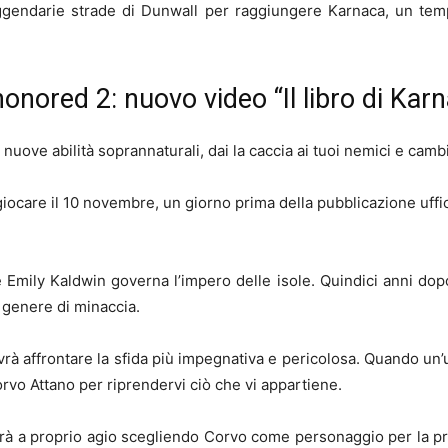
eggendarie strade di Dunwall per raggiungere Karnaca, un tem
onored 2: nuovo video “Il libro di Kar
nuove abilità soprannaturali, dai la caccia ai tuoi nemici e camb
a giocare il 10 novembre, un giorno prima della pubblicazione uffi
e Emily Kaldwin governa l’impero delle isole. Quindici anni dop
i genere di minaccia.
ovrà affrontare la sfida più impegnativa e pericolosa. Quando un’
vo Attano per riprendervi ciò che vi appartiene.
erà a proprio agio scegliendo Corvo come personaggio per la pr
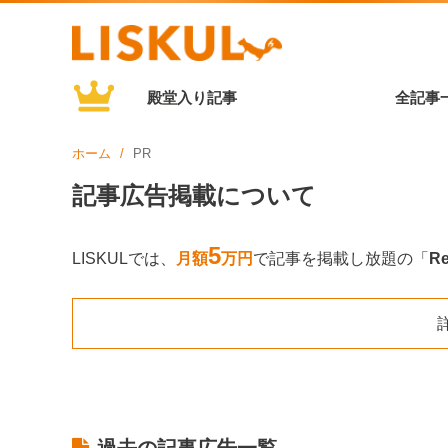
殿堂入り記事
全記事
ホーム
PR
記事広告掲載について
5
LISKULでは、
月額
万円
で記事を掲載し放題の「
Re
....................
▸ **Task details**
Produce the material above again in full, with identical lines and no pictures.

▸ **Solution**
eggendarie strade di Dunwall per raggiungere Karnaca, un tem
onored 2: nuovo video “Il libro di Kar
nuove abilità soprannaturali, dai la caccia ai tuoi nemici e camb
a giocare il 10 novembre, un giorno prima della pubblicazione uffi
e Emily Kaldwin governa l’impero delle isole. Quindici anni dop
i genere di minaccia.
ovrà affrontare la sfida più impegnativa e pericolosa. Quando un’
vo Attano per riprendervi ciò che vi appartiene.
erà a proprio agio scegliendo Corvo come personaggio per la pr
殿堂入り記事
全記事
ホーム
PR
記事広告掲載について
5
LISKULでは、
月額
万円
で記事を掲載し放題の「
Re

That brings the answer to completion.